King Hussain of Jordan later admitted. The CIA "relayed to those
carrying out the coup the names and addresses of communists there, so
they could be seized and executed."
I'm
certain that if I read the entire book, I'd discover even more chilling
quotes. Reading the quotes on the InfoShop website, not all included
here, is frankly more than enough for one sitting.
Suffice
it to say "An End to Evil: How to Win the War On Terror" is
a primer for what's to come if Bush is awarded with a second term. As
it now stands, unless something happens to upset the GOP apple cart,
Bush is more or less a shoo-in. Kerry is not going to make it to the
White House, that is if the neocons and their Republican allies have
anything to say about it, even if it takes another "terrorist incident"

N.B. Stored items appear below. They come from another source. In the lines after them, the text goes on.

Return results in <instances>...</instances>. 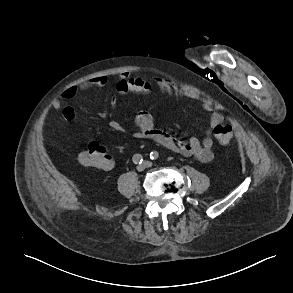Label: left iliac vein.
Returning <instances> with one entry per match:
<instances>
[{"mask_svg":"<svg viewBox=\"0 0 293 293\" xmlns=\"http://www.w3.org/2000/svg\"><path fill=\"white\" fill-rule=\"evenodd\" d=\"M143 164L145 165V167H151L152 163L149 161H144Z\"/></svg>","mask_w":293,"mask_h":293,"instance_id":"1","label":"left iliac vein"}]
</instances>
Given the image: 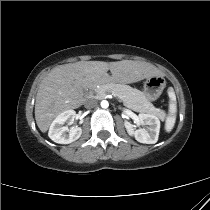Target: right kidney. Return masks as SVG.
I'll return each mask as SVG.
<instances>
[{
	"mask_svg": "<svg viewBox=\"0 0 210 210\" xmlns=\"http://www.w3.org/2000/svg\"><path fill=\"white\" fill-rule=\"evenodd\" d=\"M75 115L74 110H67L59 114L49 128V138L60 144H69L77 140L82 134V129L77 126L69 129L68 126H64L65 123H73Z\"/></svg>",
	"mask_w": 210,
	"mask_h": 210,
	"instance_id": "ca27d5eb",
	"label": "right kidney"
}]
</instances>
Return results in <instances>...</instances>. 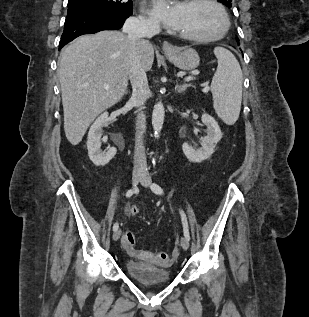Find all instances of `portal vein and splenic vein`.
<instances>
[{"label":"portal vein and splenic vein","mask_w":309,"mask_h":317,"mask_svg":"<svg viewBox=\"0 0 309 317\" xmlns=\"http://www.w3.org/2000/svg\"><path fill=\"white\" fill-rule=\"evenodd\" d=\"M193 79H194V77L188 76V77L185 78V81L188 82V81H192ZM106 89H108V88H106ZM207 90H208V85L205 86V88L203 89V91L206 92Z\"/></svg>","instance_id":"portal-vein-and-splenic-vein-1"}]
</instances>
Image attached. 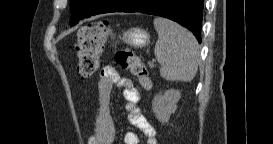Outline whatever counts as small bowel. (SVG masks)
Listing matches in <instances>:
<instances>
[{
	"label": "small bowel",
	"instance_id": "c3829d8e",
	"mask_svg": "<svg viewBox=\"0 0 273 144\" xmlns=\"http://www.w3.org/2000/svg\"><path fill=\"white\" fill-rule=\"evenodd\" d=\"M114 86L123 92L128 122L147 138V144H156V131L138 106L140 100L138 89L131 79L120 75L113 66L104 67L97 81L100 109L96 119L95 133L89 138L88 143L113 144L115 141V126L108 107L111 90ZM139 142V136L135 132H127L124 136L125 144H139Z\"/></svg>",
	"mask_w": 273,
	"mask_h": 144
}]
</instances>
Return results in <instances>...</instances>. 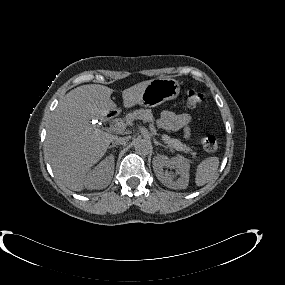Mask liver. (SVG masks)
<instances>
[{
    "instance_id": "1",
    "label": "liver",
    "mask_w": 285,
    "mask_h": 285,
    "mask_svg": "<svg viewBox=\"0 0 285 285\" xmlns=\"http://www.w3.org/2000/svg\"><path fill=\"white\" fill-rule=\"evenodd\" d=\"M151 80L122 91L123 106L140 103ZM113 89L99 84L79 86L59 102L48 125L44 152L56 178L73 191L85 186L91 167L105 154L114 135L96 129L92 119L103 120L117 108L111 100Z\"/></svg>"
}]
</instances>
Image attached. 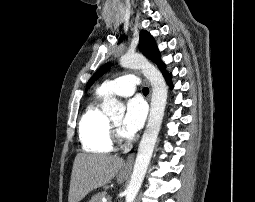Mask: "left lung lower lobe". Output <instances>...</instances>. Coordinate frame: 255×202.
Instances as JSON below:
<instances>
[{
    "label": "left lung lower lobe",
    "mask_w": 255,
    "mask_h": 202,
    "mask_svg": "<svg viewBox=\"0 0 255 202\" xmlns=\"http://www.w3.org/2000/svg\"><path fill=\"white\" fill-rule=\"evenodd\" d=\"M171 74L169 76L166 77V80L168 82V84L170 85V87H172V83H171Z\"/></svg>",
    "instance_id": "0a47b994"
}]
</instances>
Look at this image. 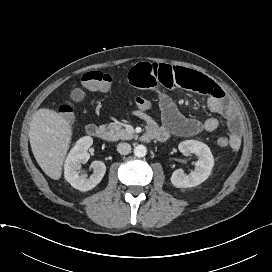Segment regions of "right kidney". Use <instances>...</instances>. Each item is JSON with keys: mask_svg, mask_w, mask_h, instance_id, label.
<instances>
[{"mask_svg": "<svg viewBox=\"0 0 272 272\" xmlns=\"http://www.w3.org/2000/svg\"><path fill=\"white\" fill-rule=\"evenodd\" d=\"M93 144V139L90 136L80 138L75 146L71 149L64 165L65 179L72 187L80 191H88L93 189L102 180L106 166L102 161H94L92 163L93 173L79 174L78 170L82 163H86L90 155L88 153L89 147Z\"/></svg>", "mask_w": 272, "mask_h": 272, "instance_id": "right-kidney-1", "label": "right kidney"}]
</instances>
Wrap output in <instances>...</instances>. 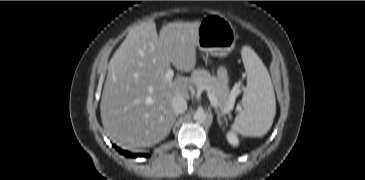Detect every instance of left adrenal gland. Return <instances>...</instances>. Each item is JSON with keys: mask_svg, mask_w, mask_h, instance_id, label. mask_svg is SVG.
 I'll list each match as a JSON object with an SVG mask.
<instances>
[{"mask_svg": "<svg viewBox=\"0 0 365 180\" xmlns=\"http://www.w3.org/2000/svg\"><path fill=\"white\" fill-rule=\"evenodd\" d=\"M215 112L217 114V121H218V123L221 127L222 126V119H224L225 122H227V119H226L225 115L220 113V111L218 109H215Z\"/></svg>", "mask_w": 365, "mask_h": 180, "instance_id": "a2214340", "label": "left adrenal gland"}]
</instances>
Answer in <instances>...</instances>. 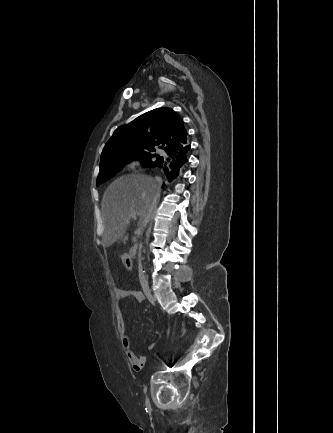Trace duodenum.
<instances>
[{"label":"duodenum","mask_w":333,"mask_h":433,"mask_svg":"<svg viewBox=\"0 0 333 433\" xmlns=\"http://www.w3.org/2000/svg\"><path fill=\"white\" fill-rule=\"evenodd\" d=\"M134 252H136V247H130V251H129L130 258H135Z\"/></svg>","instance_id":"duodenum-1"}]
</instances>
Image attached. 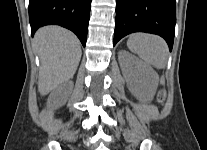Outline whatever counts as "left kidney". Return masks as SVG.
<instances>
[{"instance_id":"1","label":"left kidney","mask_w":207,"mask_h":150,"mask_svg":"<svg viewBox=\"0 0 207 150\" xmlns=\"http://www.w3.org/2000/svg\"><path fill=\"white\" fill-rule=\"evenodd\" d=\"M119 62L122 72L128 80L131 93L144 102L151 101L158 86V75L153 68L124 50L119 52ZM133 66L139 71V79L142 84L139 88L135 85Z\"/></svg>"}]
</instances>
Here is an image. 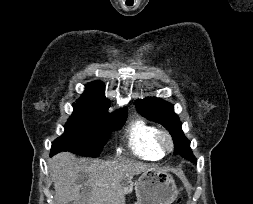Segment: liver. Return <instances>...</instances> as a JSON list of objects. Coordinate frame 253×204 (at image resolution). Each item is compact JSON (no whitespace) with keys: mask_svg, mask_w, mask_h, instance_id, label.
<instances>
[{"mask_svg":"<svg viewBox=\"0 0 253 204\" xmlns=\"http://www.w3.org/2000/svg\"><path fill=\"white\" fill-rule=\"evenodd\" d=\"M48 166L55 204H123L122 181L149 167L129 159H78L68 152L55 155Z\"/></svg>","mask_w":253,"mask_h":204,"instance_id":"1","label":"liver"}]
</instances>
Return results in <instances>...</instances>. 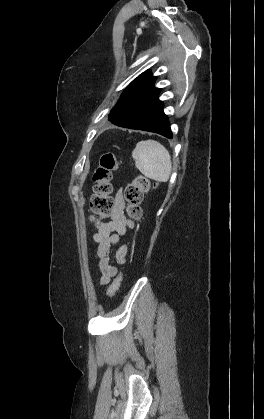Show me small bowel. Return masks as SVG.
Returning <instances> with one entry per match:
<instances>
[{"instance_id":"small-bowel-1","label":"small bowel","mask_w":264,"mask_h":419,"mask_svg":"<svg viewBox=\"0 0 264 419\" xmlns=\"http://www.w3.org/2000/svg\"><path fill=\"white\" fill-rule=\"evenodd\" d=\"M125 200L122 189L115 196V206L110 214V220L98 229L93 240L97 245L96 257L98 258V270L101 273V283L108 284L118 273L116 265L111 262V248L119 244L121 237L126 234L128 228L133 227L125 213ZM127 246L122 244L115 254V261L123 265L127 260Z\"/></svg>"}]
</instances>
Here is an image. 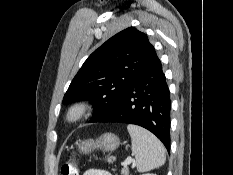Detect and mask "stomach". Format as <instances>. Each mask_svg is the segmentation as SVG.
I'll list each match as a JSON object with an SVG mask.
<instances>
[{
  "label": "stomach",
  "mask_w": 233,
  "mask_h": 175,
  "mask_svg": "<svg viewBox=\"0 0 233 175\" xmlns=\"http://www.w3.org/2000/svg\"><path fill=\"white\" fill-rule=\"evenodd\" d=\"M120 144L119 138L112 133L102 135L96 141L85 140L78 145L79 150L84 153H90L94 149H101L104 151H114Z\"/></svg>",
  "instance_id": "stomach-1"
}]
</instances>
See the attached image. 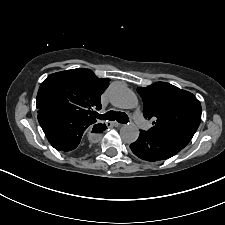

or Supreme Court fiat. Not with computerized voting machines that do
not produce a paper trail, have proprietary software, and are owned
by Republicans.
The
Frum and Perle worldview and its likely course of action should not
be surprising. The neocons have broadcast their intentions for years,
in fact for more than a decade. If you need more details, surf over
to the PNAC website and read the documents there, beginning with "Rebuilding
America's Defenses," written the year before Bush stole the White
House.
I
promise it is scarier than the latest Stephen King novel.